━━ GIVEN DATA ━━
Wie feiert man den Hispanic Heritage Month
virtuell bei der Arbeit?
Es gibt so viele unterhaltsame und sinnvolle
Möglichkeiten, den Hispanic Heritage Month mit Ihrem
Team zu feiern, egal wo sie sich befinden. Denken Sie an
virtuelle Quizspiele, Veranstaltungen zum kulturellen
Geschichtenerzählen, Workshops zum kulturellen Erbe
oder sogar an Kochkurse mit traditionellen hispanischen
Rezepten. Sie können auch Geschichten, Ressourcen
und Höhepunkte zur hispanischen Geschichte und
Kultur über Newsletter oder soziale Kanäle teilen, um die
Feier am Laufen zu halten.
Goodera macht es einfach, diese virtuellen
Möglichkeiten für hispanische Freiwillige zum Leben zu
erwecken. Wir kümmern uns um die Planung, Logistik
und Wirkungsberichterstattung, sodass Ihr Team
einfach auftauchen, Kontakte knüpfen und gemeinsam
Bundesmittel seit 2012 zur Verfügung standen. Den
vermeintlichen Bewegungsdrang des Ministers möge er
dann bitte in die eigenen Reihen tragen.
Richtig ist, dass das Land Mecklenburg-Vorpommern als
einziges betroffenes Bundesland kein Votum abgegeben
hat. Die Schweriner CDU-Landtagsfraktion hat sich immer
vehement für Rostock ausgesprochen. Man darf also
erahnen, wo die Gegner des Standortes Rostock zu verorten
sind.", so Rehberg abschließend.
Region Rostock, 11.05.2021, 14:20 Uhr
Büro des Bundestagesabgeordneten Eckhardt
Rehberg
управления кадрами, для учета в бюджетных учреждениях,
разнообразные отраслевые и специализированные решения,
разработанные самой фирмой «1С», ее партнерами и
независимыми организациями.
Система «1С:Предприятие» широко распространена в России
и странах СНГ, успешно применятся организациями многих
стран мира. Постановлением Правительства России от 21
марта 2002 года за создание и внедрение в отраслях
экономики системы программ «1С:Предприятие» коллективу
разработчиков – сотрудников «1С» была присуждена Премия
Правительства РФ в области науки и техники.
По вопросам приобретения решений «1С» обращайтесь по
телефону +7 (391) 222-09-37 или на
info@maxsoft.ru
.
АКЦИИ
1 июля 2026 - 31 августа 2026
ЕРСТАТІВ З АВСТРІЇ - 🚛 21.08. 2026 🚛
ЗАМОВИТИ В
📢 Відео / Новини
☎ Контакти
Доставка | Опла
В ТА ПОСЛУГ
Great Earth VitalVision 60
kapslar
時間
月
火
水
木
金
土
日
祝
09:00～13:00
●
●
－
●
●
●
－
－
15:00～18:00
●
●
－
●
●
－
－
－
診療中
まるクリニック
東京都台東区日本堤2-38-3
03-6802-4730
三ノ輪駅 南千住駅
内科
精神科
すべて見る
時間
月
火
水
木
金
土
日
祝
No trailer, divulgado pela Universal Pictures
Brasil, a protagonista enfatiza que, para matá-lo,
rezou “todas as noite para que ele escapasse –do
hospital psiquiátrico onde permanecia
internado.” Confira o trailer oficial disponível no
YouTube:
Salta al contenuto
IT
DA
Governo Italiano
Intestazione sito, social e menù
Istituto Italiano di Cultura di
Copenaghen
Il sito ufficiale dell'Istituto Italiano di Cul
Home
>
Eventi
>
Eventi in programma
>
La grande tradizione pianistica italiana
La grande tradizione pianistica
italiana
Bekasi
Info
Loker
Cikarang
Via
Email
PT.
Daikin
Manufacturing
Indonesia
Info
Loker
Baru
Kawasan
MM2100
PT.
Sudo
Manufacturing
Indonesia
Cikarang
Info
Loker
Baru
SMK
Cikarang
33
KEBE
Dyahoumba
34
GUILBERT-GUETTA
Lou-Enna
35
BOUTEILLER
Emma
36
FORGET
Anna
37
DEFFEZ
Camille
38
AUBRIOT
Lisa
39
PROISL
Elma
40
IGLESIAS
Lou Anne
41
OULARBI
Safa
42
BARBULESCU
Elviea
━━━
[REQUIRED WORK] Your task is to retype the data exactly, with no line missing.

[RESULT FOR THIS TASK]
Wie feiert man den Hispanic Heritage Month
virtuell bei der Arbeit?
Es gibt so viele unterhaltsame und sinnvolle
Möglichkeiten, den Hispanic Heritage Month mit Ihrem
Team zu feiern, egal wo sie sich befinden. Denken Sie an
virtuelle Quizspiele, Veranstaltungen zum kulturellen
Geschichtenerzählen, Workshops zum kulturellen Erbe
oder sogar an Kochkurse mit traditionellen hispanischen
Rezepten. Sie können auch Geschichten, Ressourcen
und Höhepunkte zur hispanischen Geschichte und
Kultur über Newsletter oder soziale Kanäle teilen, um die
Feier am Laufen zu halten.
Goodera macht es einfach, diese virtuellen
Möglichkeiten für hispanische Freiwillige zum Leben zu
erwecken. Wir kümmern uns um die Planung, Logistik
und Wirkungsberichterstattung, sodass Ihr Team
einfach auftauchen, Kontakte knüpfen und gemeinsam
Bundesmittel seit 2012 zur Verfügung standen. Den
vermeintlichen Bewegungsdrang des Ministers möge er
dann bitte in die eigenen Reihen tragen.
Richtig ist, dass das Land Mecklenburg-Vorpommern als
einziges betroffenes Bundesland kein Votum abgegeben
hat. Die Schweriner CDU-Landtagsfraktion hat sich immer
vehement für Rostock ausgesprochen. Man darf also
erahnen, wo die Gegner des Standortes Rostock zu verorten
sind.", so Rehberg abschließend.
Region Rostock, 11.05.2021, 14:20 Uhr
Büro des Bundestagesabgeordneten Eckhardt
Rehberg
управления кадрами, для учета в бюджетных учреждениях,
разнообразные отраслевые и специализированные решения,
разработанные самой фирмой «1С», ее партнерами и
независимыми организациями.
Система «1С:Предприятие» широко распространена в России
и странах СНГ, успешно применятся организациями многих
стран мира. Постановлением Правительства России от 21
марта 2002 года за создание и внедрение в отраслях
экономики системы программ «1С:Предприятие» коллективу
разработчиков – сотрудников «1С» была присуждена Премия
Правительства РФ в области науки и техники.
По вопросам приобретения решений «1С» обращайтесь по
телефону +7 (391) 222-09-37 или на
info@maxsoft.ru
.
АКЦИИ
1 июля 2026 - 31 августа 2026
ЕРСТАТІВ З АВСТРІЇ - 🚛 21.08. 2026 🚛
ЗАМОВИТИ В
📢 Відео / Новини
☎ Контакти
Доставка | Опла
В ТА ПОСЛУГ
Great Earth VitalVision 60
kapslar
時間
月
火
水
木
金
土
日
祝
09:00～13:00
●
●
－
●
●
●
－
－
15:00～18:00
●
●
－
●
●
－
－
－
診療中
まるクリニック
東京都台東区日本堤2-38-3
03-6802-4730
三ノ輪駅 南千住駅
内科
精神科
すべて見る
時間
月
火
水
木
金
土
日
祝
No trailer, divulgado pela Universal Pictures
Brasil, a protagonista enfatiza que, para matá-lo,
rezou “todas as noite para que ele escapasse –do
hospital psiquiátrico onde permanecia
internado.” Confira o trailer oficial disponível no
YouTube:
Salta al contenuto
IT
DA
Governo Italiano
Intestazione sito, social e menù
Istituto Italiano di Cultura di
Copenaghen
Il sito ufficiale dell'Istituto Italiano di Cul
Home
>
Eventi
>
Eventi in programma
>
La grande tradizione pianistica italiana
La grande tradizione pianistica
italiana
Bekasi
Info
Loker
Cikarang
Via
Email
PT.
Daikin
Manufacturing
Indonesia
Info
Loker
Baru
Kawasan
MM2100
PT.
Sudo
Manufacturing
Indonesia
Cikarang
Info
Loker
Baru
SMK
Cikarang
33
KEBE
Dyahoumba
34
GUILBERT-GUETTA
Lou-Enna
35
BOUTEILLER
Emma
36
FORGET
Anna
37
DEFFEZ
Camille
38
AUBRIOT
Lisa
39
PROISL
Elma
40
IGLESIAS
Lou Anne
41
OULARBI
Safa
42
BARBULESCU
Elviea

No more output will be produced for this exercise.